Pricing Asian Lookback Option based on Monte Carlo simulation
DOI:
https://doi.org/10.54691/bcpbm.v26i.2038Keywords:
Asian option; Lookback option; ALB; Monte Carlo Simulations.Abstract
With the emergence and development of exotic options, the diversity of securities has largely increased. However, existing types of popular exotic options seem to be either limited or inflexible to satisfy buyers' personal needs. As for the Lookback option and Asian option, the Lookback option’s application is limited in the OTC area with a high price. The Asian option is cheap but used mostly for hedging, leaving relatively little space for speculating. Thus, we created a new exotic option called the Asian Lookback option (ALB) as a combination and derivative of these two options with a flexible implementing way enabling both the requirements for hedging and speculating. In the process of building the model of ALB, these two options’ models are referenced, together with the widely used option pricing method Monte Carlo Simulations based on the assumptions of the Black-Scholes model.
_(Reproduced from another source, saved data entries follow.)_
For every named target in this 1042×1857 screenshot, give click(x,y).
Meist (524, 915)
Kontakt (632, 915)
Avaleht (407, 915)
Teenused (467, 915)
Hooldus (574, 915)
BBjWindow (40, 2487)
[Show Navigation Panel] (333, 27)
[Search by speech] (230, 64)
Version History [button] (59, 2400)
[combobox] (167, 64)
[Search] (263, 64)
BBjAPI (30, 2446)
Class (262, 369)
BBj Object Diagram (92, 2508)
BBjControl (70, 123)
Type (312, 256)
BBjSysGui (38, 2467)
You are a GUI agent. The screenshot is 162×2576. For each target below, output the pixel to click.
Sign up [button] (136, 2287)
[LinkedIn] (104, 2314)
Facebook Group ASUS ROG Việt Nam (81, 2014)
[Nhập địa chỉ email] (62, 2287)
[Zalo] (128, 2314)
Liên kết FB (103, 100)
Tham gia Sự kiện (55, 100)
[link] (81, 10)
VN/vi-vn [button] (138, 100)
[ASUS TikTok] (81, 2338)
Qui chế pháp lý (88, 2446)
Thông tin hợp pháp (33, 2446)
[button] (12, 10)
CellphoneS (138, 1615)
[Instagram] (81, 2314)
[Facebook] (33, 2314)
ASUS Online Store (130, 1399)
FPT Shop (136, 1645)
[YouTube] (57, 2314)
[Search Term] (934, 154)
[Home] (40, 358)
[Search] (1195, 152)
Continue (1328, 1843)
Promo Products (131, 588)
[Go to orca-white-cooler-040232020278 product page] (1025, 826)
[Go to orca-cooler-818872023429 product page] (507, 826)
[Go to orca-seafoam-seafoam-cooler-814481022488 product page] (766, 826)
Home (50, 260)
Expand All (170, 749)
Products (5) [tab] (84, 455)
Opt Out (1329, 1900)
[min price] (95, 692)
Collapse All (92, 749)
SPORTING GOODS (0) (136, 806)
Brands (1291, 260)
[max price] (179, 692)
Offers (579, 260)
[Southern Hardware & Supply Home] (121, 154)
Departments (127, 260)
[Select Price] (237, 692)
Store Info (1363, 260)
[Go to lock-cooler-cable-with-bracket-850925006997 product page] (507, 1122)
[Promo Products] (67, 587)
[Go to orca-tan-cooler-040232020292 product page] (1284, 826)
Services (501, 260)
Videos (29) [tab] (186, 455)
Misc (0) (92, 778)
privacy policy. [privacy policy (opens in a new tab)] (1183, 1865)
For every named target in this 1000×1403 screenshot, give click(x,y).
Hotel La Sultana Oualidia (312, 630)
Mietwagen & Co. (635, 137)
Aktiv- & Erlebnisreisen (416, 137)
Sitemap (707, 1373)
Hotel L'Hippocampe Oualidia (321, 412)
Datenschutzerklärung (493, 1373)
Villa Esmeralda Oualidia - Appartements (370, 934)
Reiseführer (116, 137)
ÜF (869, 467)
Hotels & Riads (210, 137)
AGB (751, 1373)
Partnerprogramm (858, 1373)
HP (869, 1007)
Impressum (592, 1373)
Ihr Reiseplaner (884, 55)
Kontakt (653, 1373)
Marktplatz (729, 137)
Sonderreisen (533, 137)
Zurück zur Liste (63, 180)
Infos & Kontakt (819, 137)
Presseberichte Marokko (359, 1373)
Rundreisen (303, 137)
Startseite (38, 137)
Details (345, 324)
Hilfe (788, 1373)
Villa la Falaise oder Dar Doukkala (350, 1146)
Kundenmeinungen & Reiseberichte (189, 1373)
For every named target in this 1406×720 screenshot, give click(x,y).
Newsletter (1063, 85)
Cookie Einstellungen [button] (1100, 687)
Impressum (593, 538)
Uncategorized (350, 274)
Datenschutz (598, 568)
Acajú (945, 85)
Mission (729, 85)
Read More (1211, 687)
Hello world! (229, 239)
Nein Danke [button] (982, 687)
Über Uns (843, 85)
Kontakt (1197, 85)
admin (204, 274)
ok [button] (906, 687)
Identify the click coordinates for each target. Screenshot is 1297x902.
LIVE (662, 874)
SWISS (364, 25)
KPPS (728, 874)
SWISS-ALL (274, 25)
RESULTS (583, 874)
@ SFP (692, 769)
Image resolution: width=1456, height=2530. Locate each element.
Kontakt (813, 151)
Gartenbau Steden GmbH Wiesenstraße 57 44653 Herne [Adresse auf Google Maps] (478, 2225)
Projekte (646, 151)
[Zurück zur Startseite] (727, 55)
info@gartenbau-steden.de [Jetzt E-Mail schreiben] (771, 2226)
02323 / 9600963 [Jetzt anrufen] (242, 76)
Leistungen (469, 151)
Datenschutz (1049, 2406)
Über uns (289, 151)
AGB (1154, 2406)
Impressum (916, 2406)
To simulate the practical function and price of ALB, we set a control experiment of the prices of four options: two types of ALB, Asian option, and Lookback option in three different markets (S&P 500, Corn, COMEX Gold). It is shown that the price of ALB can be switched from Asian-like to Lookback-like, realizing the function of customized usage from hedging to speculating. These results shed light on a more flexible and personalized development tendency of derivatives.